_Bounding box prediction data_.
%%
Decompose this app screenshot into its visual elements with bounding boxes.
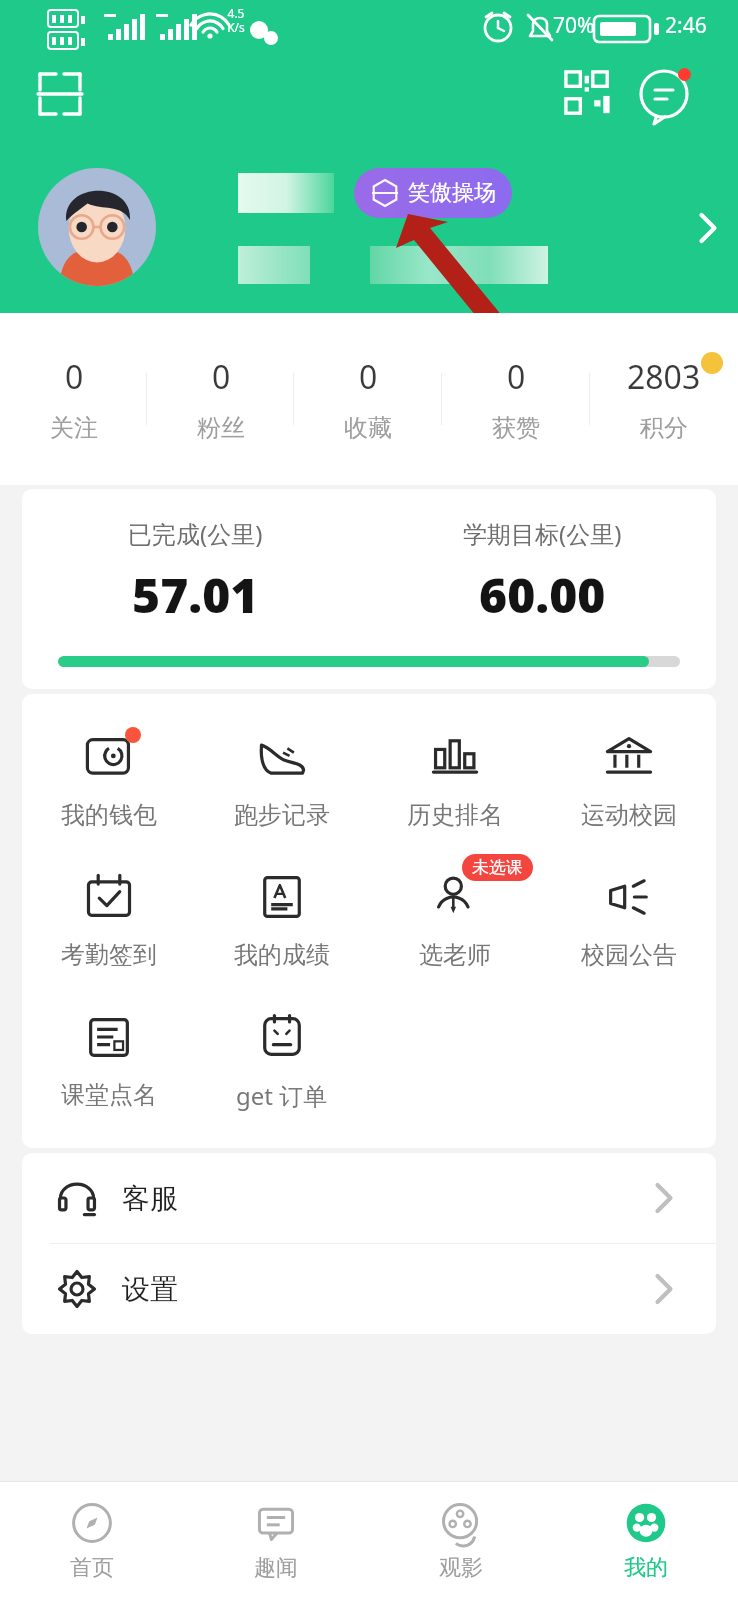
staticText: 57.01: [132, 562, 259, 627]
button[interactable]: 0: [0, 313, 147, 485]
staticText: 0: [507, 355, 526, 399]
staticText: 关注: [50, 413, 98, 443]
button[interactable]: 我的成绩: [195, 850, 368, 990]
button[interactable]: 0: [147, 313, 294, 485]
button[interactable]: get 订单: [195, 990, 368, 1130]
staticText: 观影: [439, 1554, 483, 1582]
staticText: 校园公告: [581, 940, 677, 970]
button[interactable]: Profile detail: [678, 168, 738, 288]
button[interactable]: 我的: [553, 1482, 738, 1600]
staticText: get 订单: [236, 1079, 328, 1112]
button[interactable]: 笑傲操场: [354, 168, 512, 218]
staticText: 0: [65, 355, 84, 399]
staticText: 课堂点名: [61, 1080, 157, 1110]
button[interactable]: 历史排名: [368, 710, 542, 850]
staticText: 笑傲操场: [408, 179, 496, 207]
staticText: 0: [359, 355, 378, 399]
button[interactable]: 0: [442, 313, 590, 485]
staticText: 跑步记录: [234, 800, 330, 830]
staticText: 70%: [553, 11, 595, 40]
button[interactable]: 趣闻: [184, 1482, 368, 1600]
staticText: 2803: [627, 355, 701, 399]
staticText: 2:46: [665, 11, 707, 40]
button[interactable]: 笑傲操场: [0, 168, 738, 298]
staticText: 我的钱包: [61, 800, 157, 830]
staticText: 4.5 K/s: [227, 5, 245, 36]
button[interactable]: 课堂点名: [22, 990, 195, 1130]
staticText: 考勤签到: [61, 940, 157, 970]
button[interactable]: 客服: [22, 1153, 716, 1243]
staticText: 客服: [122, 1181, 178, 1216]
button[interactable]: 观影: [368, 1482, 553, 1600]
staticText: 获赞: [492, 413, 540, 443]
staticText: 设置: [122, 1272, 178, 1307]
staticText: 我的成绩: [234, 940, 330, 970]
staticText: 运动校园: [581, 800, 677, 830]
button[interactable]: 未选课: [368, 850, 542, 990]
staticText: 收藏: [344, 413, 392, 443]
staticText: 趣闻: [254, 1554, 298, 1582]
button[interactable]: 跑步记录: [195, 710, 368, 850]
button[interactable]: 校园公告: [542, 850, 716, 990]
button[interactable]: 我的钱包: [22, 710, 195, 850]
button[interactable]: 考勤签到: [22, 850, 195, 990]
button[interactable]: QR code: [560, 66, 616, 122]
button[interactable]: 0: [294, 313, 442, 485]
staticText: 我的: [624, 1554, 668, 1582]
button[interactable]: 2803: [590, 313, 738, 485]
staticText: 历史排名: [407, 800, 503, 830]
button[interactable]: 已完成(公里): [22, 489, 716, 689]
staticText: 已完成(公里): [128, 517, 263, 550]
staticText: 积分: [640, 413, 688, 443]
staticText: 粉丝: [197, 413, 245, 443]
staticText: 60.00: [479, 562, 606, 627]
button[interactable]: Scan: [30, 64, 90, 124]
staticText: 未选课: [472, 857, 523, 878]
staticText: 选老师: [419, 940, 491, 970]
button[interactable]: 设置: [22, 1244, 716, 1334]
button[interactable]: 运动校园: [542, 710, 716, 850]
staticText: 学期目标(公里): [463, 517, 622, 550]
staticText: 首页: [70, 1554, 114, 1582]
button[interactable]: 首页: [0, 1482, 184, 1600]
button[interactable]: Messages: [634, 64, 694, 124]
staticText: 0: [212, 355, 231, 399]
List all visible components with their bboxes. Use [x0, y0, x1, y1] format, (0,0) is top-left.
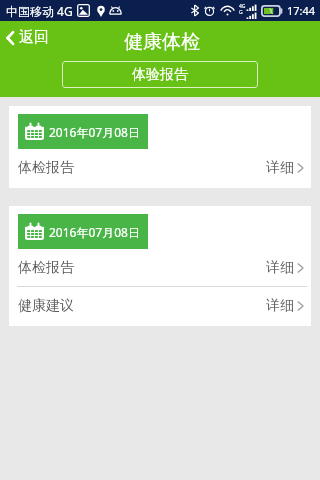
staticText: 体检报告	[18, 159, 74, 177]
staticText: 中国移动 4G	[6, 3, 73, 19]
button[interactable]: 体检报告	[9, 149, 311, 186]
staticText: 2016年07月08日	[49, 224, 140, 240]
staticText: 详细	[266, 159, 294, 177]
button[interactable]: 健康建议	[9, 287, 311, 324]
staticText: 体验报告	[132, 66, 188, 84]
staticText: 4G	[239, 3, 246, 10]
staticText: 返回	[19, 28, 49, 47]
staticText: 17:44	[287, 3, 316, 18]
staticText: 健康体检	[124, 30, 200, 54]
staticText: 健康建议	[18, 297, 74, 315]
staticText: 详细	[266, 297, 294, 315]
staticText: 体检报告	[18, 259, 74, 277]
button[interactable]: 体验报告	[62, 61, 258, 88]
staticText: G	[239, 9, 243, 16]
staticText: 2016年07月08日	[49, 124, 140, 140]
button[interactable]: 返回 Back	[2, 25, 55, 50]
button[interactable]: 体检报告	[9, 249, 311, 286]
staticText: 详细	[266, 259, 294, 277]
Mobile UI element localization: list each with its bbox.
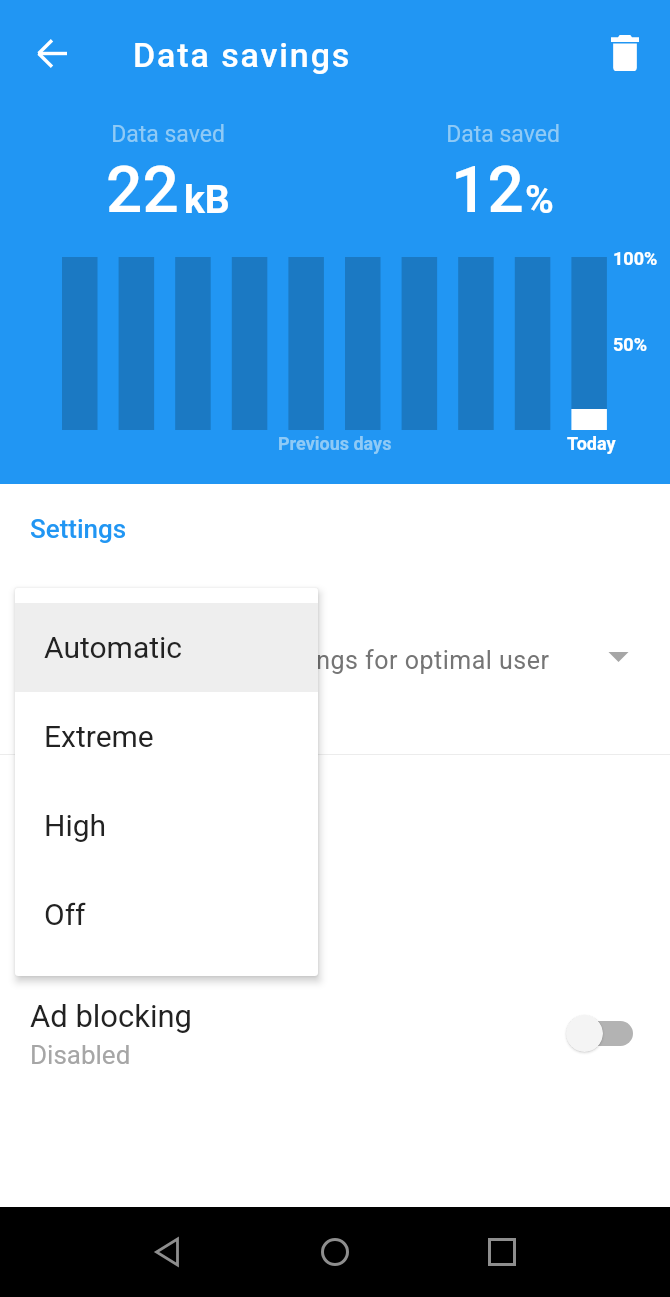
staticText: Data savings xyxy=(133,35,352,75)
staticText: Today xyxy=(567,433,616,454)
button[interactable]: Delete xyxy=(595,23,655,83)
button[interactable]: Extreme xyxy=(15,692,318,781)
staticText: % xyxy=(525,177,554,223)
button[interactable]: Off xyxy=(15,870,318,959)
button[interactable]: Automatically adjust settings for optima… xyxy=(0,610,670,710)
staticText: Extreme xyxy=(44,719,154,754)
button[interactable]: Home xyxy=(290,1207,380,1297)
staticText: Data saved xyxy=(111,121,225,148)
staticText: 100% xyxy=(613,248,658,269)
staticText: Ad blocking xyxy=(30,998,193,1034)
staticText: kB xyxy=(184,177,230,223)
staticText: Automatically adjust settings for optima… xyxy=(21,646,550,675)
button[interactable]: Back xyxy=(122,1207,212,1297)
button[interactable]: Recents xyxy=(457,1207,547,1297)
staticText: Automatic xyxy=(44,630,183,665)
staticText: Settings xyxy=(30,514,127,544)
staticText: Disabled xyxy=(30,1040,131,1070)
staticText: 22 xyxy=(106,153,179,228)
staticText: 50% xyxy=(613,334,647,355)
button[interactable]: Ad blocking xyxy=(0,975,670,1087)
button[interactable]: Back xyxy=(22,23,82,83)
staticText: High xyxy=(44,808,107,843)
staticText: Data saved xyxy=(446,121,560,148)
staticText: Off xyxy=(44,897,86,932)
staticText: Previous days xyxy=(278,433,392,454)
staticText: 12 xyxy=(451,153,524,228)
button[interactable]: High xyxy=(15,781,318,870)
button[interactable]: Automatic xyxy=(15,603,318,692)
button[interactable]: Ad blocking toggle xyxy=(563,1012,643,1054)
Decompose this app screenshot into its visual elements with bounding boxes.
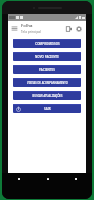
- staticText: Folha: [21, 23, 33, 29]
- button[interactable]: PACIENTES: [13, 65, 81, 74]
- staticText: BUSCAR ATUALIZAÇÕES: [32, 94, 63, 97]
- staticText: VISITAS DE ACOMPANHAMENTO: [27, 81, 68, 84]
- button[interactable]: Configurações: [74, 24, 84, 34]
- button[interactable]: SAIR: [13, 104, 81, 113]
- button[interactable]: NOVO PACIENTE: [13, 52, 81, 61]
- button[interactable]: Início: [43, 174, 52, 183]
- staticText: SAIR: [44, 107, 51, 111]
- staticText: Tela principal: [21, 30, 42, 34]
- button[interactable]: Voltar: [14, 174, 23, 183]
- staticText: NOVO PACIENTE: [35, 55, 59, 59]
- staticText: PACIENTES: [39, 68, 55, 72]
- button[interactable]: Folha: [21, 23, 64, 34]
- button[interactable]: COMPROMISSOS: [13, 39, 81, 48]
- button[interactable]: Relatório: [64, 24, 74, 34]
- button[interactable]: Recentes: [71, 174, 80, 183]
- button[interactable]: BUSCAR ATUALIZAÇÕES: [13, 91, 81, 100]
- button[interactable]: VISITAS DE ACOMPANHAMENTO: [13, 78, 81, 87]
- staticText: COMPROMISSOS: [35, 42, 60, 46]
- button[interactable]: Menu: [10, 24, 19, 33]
%%
_ASSIGNMENT_.
A complete answer gives every line of the records holding "跑步记录".

_SOLUTION FOR THIS EXERCISE_.
staticText: 跑步记录: [234, 800, 330, 830]
button[interactable]: 跑步记录: [195, 710, 368, 850]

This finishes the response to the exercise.